The witch-hunt continues.
Roy Moore, the GOP nominee running for senator in Alabama, is contending with allegations of sexual abuse made decades ago. His accusers are now middle-aged women of questionable motives for their testimony. Smelling an opportunity to thwart yet another populist kook conservative, many GOP politicians have distanced themselves from Moore and have called for his removal from the race.
All this reeks of hypocrisy and opportunism. To remark this does not necessarily equate to endorsement of Moore or his politics, but, considering the origins and timing of these accusations, he at least deserves the benefit of the doubt from fellow conservatives on this matter, if not everyone. Politicians and pundits mostly look petty and temperamental by jumping on the anti-Moore bandwagon.
However, after the New York Times’ Harvey Weinstein exposé and the growing wave of accusations against other Hollywood stars (Matt Walsh has of an updated list of names to help readers keep track), presuming the guilt of prominent men and accepting unverifiable testimony is now expected. Public life in America currently resembles Arthur Miller’s The Crucible where anyone with an axe to grind can tell a story and find immediate satisfaction.
This does not mean that all the women making claims against sexual predators are lying, nor does it mean that all men in Hollywood and Washington are chaste gentlemen. Still, people need to check their impulse to join the fray, or they will ultimately help to create a situation that punishes good people, empowers bad people, and deserts those in need.
Arthur Miller’s play illustrates this point well. The young women led by Abigail who start the witch-hunt to avoid judgment themselves along with the power-hungry adults who encourage them, mainly Putnam and Danforth, begin to rule the town, intimidating everyone around them. The white knights like Reverend Hale who support the girls in good faith see only too late that they have colluded with evil and achieved the opposite of what they intended. The good people, like the Proctors, the Coreys and the Nurses, consequently lose their property and are hanged. Meanwhile, the town of Salem is abandoned as fields go fallow and livestock and neglected children roam the empty streets.
All this works out the same way now with the hunt for male predators. Women (and men) gain their five minutes of fame by accusing a public figure of sexual misconduct, which now ranges from inappropriate jokes to violent rape, and the rival producer or politician behind the spectacle eliminates their competition. The great majority of people in Hollywood knew about Weinstein’s perversions for decades, and The New York Times had their report on file for years. Did the paper or these people really feel a pang of conscience all of a sudden, or was the time and conditions ideal for such a campaign?

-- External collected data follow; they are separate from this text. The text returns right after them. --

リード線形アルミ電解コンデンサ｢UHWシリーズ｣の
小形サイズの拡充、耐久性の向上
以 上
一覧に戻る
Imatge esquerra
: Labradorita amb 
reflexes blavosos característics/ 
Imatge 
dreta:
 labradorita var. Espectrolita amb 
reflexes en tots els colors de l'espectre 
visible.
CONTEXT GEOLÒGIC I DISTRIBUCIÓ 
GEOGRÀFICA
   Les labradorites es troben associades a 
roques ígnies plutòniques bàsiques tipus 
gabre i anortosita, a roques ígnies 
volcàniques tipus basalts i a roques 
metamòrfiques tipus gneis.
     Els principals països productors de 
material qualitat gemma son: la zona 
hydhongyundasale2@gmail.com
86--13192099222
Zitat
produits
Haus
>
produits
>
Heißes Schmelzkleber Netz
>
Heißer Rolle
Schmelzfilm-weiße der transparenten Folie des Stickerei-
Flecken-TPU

Those accused may not have the same luster of innocence or enjoy the same sympathies as John Proctor or Giles Corey, but they are not exactly the conventional male predators one normally thinks about. In most cases, they have not committed proven crimes that would earn them time in jail; rather, they have odd fetishes that disgust most people. One may criticize Louis CK’s nastiness, but it does not seem fair to put his penchant for pleasuring himself in front of women in the same category as Roman Polanski’s crime of drugging and raping a minor. The more these claims of predation are validated, the less defined predation becomes. As CK’s official response indicates, all that is now required to qualify as sexual assault is one person (usually a man) having some kind of power over another (usually a woman) and making any kind of suggestion relating to sex.

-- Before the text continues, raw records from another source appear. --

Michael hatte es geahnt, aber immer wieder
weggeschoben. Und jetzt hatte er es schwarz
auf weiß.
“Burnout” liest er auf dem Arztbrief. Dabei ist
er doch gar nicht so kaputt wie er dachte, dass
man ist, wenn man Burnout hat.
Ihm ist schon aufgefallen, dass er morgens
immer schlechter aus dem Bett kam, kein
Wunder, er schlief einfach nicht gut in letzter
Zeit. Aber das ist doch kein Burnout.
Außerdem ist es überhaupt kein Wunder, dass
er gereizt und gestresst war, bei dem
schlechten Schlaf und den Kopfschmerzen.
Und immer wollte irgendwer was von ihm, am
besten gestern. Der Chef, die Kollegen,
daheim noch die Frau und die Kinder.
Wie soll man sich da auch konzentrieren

Most people watching seem to enjoy these stories for now. Many women can include the hash tag “metoo” for easy sympathy and men can virtue signal their white knight chivalry and join in condemning their fellow man (#Iwill). Little do they realize—though maybe some do—that they make things worse for themselves and others. Women who suffer serious injuries that require justice will now be grouped with the promiscuous pretenders who wanted attention. Like the boy who cried wolf, a woman crying rape will have little to no credibility, and thus become more vulnerable to predators. As women deal with this, all men will have to cope with the predator label that makes them guilty until proven otherwise, somewhat like the Catholic clergy during and long after the priest abuse scandals.
Moreover, both men and women interested in romantic relationships will now have the misfortune of navigating through a minefield of possible crimes. Far from having the understanding disposition of orthodox Christianity, secularism, as GK Chesterton noted, is much less forgiving and tolerant of moral transgressions. Denunciation from this angle all but guarantees more gender hostility, more sexual deviancy (due to an increased removal of healthy outlets of affection), and even more loneliness.
Instead of ceding ground to the opportunists, Christians of all stripes need to work on restoring sanity in this renewed interest in sexual propriety. They should recognize and resist gossip and the court of public opinion while allowing the police and legal courts administer justice. Contrary to popular opinion, this was the very reason the Church initiated the inquisition during the Middle Ages and Renaissance; left unchecked, the mob would target unpopular minorities and have witch hunts just like the media is doing today.
More importantly, they should model forgiveness by hating the sin and loving the sinner. These sex scandals happen because people completely misunderstand love and thus never give or receive it. For them, love is pleasure, power, or a token of value; it is never selfless or life-giving. They need to learn that there is a better way. Christians have an opportunity to show this better way and allow grace to work in this fallen world, or take the cowardly route and cast stones with everyone else.